New Hub feature: Server snapshots

I usually get excited when adding new features to the TurnKey Hub. Recent excitement included server monitoring, reserved instances, domain management, and the Hub API.

I'm very excited about todays annoucement, not only is it awesomely useful, it's also technically cool!

So what are snapshots?

I'm sure you can guess, but let me explain anyway.

Snapshots can be used with EBS-backed instances to create point-in-time snapshots of the root filesystem, which are persisted to Amazon S3 for storage durability. Snapshots are incremental, meaning that only changes since the last snapshot are saved, taking up less storage, time, and reducing costs (see below for technical details).

Snapshots ask Amazon's fiber-optic storage backplane to save your server's disk state while it's running without impacting performance.

Ok, but what can I do with them?

Server clones

Snapshots can be used as the basis for a new server, essentially creating a clone (the cloud server equivalent of a time machine crossed with a portal to a less obnoxious alternative dimension), for example:

  • You can clone a production server to create a staging enviroment for testing new features, hacking away, whatever, without the worry of hosing your production server (guess how I tested this new feature).
  • You can essentially upgrade your servers hardware if you need the extra horse power, memory or even disk space. Say you were testing an idea with a micro instance, and now its taking off. Firstly congrats, secondly just clone the micro's latest snapshot to a larger instance size and update the DNS record / re-associate the elastic IP.
  • Let you're imagination run wild!

EBS Volumes

Snapshots can be used as a starting point for a new EBS volume, for example:

  • You mistakenly deleted a file, hosed your database, or whatever bad thing that can happen. You create a volume from the snapshot of your choice, attach it to your instance (which is auto-mounted via ebsmount) and access the data you need.
  • Again, let you're imagination run wild!

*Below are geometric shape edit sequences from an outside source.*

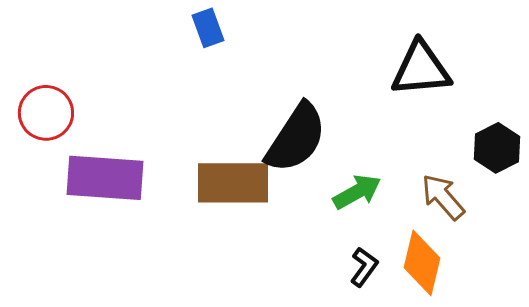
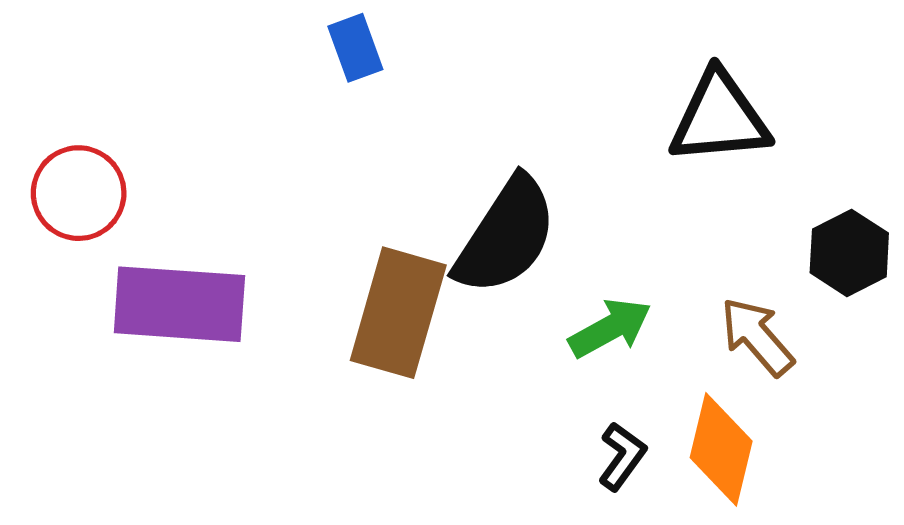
brown rectangle: (233, 183) -> (398, 313), turned -74

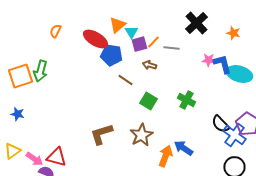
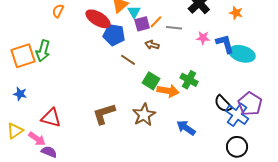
pink star: (208, 60) -> (203, 38), moved
orange arrow: (165, 156) -> (168, 91), moved, turned 80
red triangle: (56, 157) -> (51, 118), moved

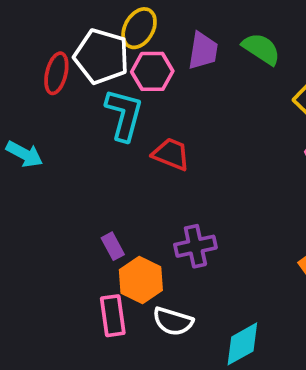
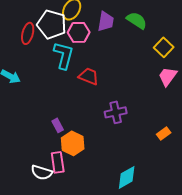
purple cross: (195, 246) -> (116, 112), moved
white semicircle: (173, 321) -> (42, 172), moved

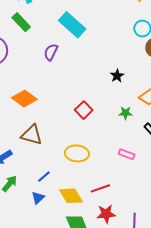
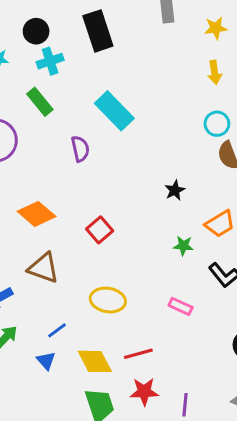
purple semicircle: (51, 52) -> (80, 149), turned 138
red square: (84, 110) -> (100, 230), moved
blue triangle: (38, 198) -> (46, 361), turned -32

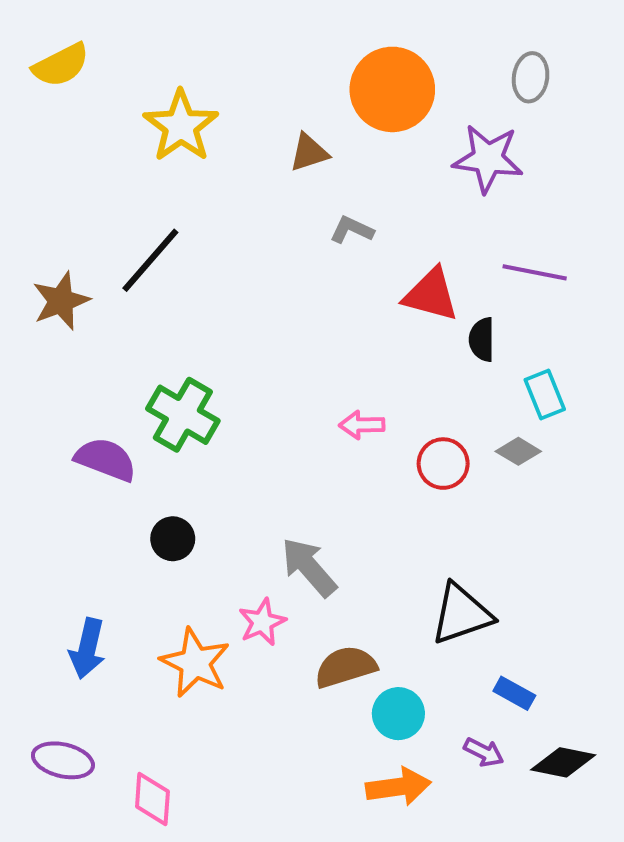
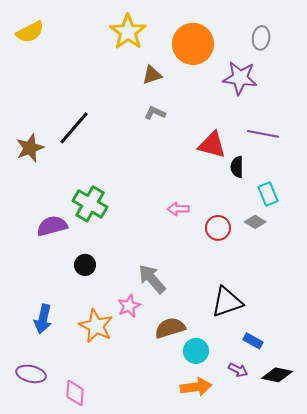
yellow star: (181, 126) -> (128, 32), moved
gray L-shape: (352, 230) -> (155, 113), moved
purple semicircle: (106, 459) -> (52, 226), turned -36

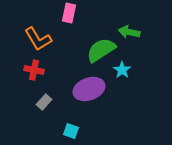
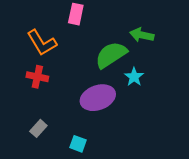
gray rectangle: (44, 102) -> (38, 128), moved

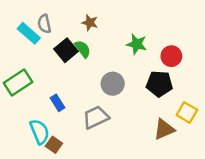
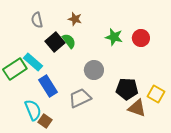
cyan rectangle: (29, 33) -> (33, 62), moved
red circle: (171, 56) -> (141, 38), moved
black pentagon: (159, 84) -> (127, 89), moved
blue rectangle: (58, 103) -> (48, 86), size x1.5
brown triangle: (164, 129) -> (137, 108), turned 42

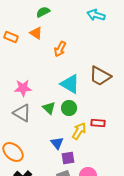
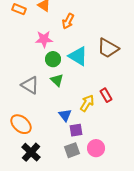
pink star: (23, 88) -> (44, 39), moved
green circle: (69, 108) -> (53, 59), moved
red rectangle: (98, 123) -> (106, 95), turned 56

Can I schedule automatic snapshots?

You sure can! You can schedule automatic zero-load server snapshots for hourly, daily, weekly and monthly frequency, or manually create one at anytime.

There is however a snapshot limit per Amazon account, per region, so when configuring automatic scheduled snapshots, snapshot retention is also configurable to prune old snapshots, keeping you within the limit and saving you money.

Sounds cool, what does it look like?

We've added 2 new fields to the server record:

Snapshots - Server Record

And this is the snapshot dashboard:

Snapshot - Dashboard

Are there any limitations?

Snapshots only support EBS-backed instances, and not S3-backed instances. This is a technical limitation as snapshots are performed on the EBS-backed root volume, which S3-backed instance do not have.

Snapshots are saved to S3 storage, but they will not appear in your S3 buckets, nor can you access them using the standard S3 API. To access snapshot data you need to create an EBS volume or a server clone.

As mentioned above, there is a limit of the amount of snapshots each Amazon account can have, but you can request to increase your limit (specify you want the snapshots limit increased in the comments.)

Data consistency: Do not solely rely on snapshots for backups, as they may become inconsistent due to disk-buffering and locking. We use TKLBAM for our backups, and suggest you do the same.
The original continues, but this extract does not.